Entre 2011 e 2019 vigorou proposta adotada pela então presidente Dilma Rousseff – aprovada pelo Congresso – de política de reajustes pela inflação do ano anterior e variação do Produto Interno Bruto (PIB) de dois anos antes. Como o PIB foi negativo em 2015 e 2016, nem sempre o mínimo subiu acima da inflação nos últimos anos.

O secretário do Tesouro, Mansueto Almeida, disse na quinta que ainda não foi fechada a política de reajuste do mínimo para os próximos anos. “A discussão será feita no final do ano. Mesmo que o governo venha enviar na proposta de Orçamento reajuste real zero do salário mínimo, se vai ter aumento real ou não é algo que será debatido no Congresso até o final do ano”, disse. “O que é importante na discussão é que cada despesa adicional tem de definir a fonte de recursos”, completou.

A LDO estabelece metas e prioridades para o exercício financeiro do ano seguinte, além de orientar a elaboração do Orçamento da União. Também define a meta fiscal, que será de déficit de até R$ 124,1 bilhões.

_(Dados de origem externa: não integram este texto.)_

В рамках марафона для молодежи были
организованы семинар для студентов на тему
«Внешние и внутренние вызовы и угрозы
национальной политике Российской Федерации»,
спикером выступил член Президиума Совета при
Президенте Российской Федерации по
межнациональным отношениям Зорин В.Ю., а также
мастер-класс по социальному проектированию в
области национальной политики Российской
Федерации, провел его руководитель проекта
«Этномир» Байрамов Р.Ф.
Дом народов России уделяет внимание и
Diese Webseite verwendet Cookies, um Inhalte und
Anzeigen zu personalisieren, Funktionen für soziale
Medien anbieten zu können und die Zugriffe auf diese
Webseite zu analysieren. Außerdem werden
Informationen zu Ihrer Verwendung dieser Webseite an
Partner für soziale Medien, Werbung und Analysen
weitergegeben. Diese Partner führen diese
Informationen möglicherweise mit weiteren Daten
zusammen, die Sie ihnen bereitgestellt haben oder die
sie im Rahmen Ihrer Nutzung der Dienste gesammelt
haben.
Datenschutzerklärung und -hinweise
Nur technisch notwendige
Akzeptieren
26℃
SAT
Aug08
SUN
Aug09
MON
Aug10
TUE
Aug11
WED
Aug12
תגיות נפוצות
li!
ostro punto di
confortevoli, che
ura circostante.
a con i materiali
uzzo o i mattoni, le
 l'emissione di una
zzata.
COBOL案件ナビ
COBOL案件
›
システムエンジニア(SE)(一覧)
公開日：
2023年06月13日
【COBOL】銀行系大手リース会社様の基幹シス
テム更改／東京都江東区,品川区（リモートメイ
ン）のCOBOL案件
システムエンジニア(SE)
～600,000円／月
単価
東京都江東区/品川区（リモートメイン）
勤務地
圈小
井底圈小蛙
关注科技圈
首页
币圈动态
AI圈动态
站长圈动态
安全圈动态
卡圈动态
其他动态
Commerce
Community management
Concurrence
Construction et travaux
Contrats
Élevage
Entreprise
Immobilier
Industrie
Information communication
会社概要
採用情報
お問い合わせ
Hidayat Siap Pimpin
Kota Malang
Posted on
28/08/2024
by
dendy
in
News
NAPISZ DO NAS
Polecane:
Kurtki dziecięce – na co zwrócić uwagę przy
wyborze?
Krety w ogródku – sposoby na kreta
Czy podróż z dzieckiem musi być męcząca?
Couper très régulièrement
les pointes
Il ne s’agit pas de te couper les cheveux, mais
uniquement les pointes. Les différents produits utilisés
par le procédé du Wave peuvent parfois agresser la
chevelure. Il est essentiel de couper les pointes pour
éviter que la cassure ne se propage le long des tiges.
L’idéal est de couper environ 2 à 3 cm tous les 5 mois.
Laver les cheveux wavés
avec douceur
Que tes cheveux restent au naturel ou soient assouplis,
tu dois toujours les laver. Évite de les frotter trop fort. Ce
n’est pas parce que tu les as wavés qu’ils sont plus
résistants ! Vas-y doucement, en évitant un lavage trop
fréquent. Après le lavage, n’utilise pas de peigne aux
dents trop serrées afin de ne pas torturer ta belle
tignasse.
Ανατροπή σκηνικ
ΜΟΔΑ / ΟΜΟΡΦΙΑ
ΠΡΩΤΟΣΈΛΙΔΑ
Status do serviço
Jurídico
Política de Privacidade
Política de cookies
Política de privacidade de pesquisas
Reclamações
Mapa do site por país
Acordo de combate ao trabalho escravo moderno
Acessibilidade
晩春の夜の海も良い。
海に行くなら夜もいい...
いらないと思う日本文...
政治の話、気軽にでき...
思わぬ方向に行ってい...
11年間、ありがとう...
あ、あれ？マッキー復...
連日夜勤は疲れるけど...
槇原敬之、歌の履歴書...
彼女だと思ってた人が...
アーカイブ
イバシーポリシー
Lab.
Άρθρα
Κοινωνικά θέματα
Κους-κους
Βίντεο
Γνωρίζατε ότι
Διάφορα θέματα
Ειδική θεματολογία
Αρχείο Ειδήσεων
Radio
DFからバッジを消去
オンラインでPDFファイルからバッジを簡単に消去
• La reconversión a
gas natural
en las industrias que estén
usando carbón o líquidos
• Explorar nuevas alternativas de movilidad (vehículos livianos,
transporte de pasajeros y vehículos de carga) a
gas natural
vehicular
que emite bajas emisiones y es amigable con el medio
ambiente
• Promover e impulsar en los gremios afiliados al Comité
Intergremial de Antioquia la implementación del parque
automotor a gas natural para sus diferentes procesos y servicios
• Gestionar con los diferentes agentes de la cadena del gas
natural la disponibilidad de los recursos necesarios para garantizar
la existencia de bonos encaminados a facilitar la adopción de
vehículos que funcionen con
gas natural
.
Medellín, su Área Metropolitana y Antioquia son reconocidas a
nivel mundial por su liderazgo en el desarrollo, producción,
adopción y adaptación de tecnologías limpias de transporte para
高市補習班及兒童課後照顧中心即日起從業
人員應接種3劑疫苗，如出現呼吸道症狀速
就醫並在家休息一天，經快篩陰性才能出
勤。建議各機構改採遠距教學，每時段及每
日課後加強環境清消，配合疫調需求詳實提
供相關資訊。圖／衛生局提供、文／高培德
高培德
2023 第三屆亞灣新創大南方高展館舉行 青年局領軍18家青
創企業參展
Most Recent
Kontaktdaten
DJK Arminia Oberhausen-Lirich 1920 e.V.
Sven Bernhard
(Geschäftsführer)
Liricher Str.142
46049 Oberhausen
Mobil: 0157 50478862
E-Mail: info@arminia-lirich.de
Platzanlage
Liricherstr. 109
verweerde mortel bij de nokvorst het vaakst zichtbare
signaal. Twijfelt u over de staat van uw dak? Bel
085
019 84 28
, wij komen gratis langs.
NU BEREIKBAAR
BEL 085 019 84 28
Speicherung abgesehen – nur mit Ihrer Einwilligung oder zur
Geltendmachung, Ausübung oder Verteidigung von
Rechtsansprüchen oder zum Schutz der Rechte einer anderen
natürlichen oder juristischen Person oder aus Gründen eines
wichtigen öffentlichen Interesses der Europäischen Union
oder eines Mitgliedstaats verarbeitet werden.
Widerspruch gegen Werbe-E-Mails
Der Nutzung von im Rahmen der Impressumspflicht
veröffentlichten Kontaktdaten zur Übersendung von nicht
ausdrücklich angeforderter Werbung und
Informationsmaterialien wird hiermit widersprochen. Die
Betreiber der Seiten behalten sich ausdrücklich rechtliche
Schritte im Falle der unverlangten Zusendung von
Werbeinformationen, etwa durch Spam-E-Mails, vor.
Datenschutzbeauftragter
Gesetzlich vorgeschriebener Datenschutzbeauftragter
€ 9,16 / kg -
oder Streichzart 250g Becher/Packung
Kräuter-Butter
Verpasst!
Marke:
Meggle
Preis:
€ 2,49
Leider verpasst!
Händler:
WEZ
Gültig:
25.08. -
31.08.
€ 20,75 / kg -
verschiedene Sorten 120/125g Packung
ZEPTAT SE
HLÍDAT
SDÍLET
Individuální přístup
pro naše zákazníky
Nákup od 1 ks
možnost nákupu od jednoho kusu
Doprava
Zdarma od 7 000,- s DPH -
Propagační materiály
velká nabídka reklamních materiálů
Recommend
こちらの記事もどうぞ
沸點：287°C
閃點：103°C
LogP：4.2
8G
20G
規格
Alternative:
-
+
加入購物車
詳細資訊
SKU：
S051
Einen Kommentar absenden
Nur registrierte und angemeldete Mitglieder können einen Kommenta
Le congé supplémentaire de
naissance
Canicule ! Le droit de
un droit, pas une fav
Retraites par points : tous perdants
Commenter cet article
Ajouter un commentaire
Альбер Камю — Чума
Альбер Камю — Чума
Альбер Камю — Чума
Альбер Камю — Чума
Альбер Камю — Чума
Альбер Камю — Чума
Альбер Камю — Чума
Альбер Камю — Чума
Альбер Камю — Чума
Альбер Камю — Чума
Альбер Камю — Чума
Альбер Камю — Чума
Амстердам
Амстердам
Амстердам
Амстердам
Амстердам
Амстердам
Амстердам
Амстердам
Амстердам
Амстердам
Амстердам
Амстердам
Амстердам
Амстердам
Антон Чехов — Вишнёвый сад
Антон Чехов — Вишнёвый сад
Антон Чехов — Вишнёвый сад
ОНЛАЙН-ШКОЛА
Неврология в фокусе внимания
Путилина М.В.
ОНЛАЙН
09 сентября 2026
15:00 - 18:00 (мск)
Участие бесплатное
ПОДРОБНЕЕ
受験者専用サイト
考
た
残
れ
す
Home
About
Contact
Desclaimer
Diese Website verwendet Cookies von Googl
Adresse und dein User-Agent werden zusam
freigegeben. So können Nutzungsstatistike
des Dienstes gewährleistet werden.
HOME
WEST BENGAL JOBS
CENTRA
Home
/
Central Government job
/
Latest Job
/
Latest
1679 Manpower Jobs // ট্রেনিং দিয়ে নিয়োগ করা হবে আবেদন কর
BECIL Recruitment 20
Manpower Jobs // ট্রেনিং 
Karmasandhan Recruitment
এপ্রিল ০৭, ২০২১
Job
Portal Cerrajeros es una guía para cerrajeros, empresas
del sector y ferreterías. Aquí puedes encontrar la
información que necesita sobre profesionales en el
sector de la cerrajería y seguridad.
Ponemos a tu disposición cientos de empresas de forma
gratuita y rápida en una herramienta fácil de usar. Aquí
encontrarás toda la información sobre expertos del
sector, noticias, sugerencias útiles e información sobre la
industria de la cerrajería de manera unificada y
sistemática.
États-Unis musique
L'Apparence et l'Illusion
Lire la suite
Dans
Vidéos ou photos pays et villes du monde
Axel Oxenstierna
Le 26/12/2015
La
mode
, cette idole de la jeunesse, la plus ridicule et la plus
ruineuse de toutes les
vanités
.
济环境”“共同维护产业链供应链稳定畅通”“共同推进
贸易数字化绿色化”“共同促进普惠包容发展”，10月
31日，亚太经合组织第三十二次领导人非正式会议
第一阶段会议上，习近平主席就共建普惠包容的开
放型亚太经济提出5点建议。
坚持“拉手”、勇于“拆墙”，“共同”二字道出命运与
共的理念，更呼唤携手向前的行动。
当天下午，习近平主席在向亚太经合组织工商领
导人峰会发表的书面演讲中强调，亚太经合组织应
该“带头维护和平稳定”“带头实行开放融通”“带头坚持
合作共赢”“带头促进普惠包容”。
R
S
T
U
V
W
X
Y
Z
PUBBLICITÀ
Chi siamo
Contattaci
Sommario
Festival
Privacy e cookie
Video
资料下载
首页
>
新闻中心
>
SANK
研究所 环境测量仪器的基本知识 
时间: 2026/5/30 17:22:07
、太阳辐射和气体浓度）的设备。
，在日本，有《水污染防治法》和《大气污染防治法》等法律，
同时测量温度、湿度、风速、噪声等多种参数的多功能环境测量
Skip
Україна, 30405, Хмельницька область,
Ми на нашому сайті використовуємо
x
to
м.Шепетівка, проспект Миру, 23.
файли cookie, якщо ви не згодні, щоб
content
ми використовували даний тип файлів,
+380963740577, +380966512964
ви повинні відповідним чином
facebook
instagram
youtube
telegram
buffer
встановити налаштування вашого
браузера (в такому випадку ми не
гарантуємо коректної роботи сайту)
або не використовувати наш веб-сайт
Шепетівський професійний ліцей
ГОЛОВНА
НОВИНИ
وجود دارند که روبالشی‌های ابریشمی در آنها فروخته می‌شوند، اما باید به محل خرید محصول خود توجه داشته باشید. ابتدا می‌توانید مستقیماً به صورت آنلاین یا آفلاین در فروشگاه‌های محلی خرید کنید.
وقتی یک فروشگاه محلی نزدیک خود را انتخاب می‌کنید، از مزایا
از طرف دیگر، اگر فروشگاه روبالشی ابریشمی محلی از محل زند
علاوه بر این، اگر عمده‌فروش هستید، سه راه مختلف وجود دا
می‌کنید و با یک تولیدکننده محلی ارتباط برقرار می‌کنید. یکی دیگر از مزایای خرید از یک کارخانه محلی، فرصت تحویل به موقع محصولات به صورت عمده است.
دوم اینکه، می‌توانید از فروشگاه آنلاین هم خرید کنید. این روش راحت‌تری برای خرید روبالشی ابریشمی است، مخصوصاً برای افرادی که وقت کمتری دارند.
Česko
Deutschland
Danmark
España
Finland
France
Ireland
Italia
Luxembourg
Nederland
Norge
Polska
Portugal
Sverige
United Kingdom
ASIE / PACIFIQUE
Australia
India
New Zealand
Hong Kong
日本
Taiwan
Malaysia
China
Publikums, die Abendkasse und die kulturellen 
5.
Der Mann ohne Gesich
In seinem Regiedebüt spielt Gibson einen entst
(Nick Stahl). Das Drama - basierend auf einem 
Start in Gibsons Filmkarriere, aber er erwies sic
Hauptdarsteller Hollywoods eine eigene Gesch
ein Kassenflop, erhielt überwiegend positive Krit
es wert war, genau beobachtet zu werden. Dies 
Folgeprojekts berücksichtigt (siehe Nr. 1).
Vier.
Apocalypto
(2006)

Pela Constituição, o governo é obrigado a encaminhar ao Congresso, até 31 de agosto de cada ano, o projeto de lei do Orçamento da União. A LDO de 2020 deveria ter sido aprovada antes do recesso de julho, mas deputados e senadores saíram de “recesso branco”, o período de férias informais, e só voltaram ao trabalho na última terça-feira.

O relator da LDO, deputado Cacá Leão (PP-BA), fez alterações no projeto enviado pela área econômica em relação ao fundo eleitoral. Ele mais que dobrou a previsão de recursos aos partidos no ano que vem para as eleições municipais. Em comparação com as eleições de 2018, a LDO de 2020 prevê repasse de R$ 2 bilhões a mais ao fundo eleitoral. No ano passado, 35 partidos receberam R$ 1,7 bilhão para bancar campanhas eleitorais.

O projeto aprovado na comissão também libera a realização de concursos públicos em 2020 e veta o bloqueio do orçamento da Educação pelo governo.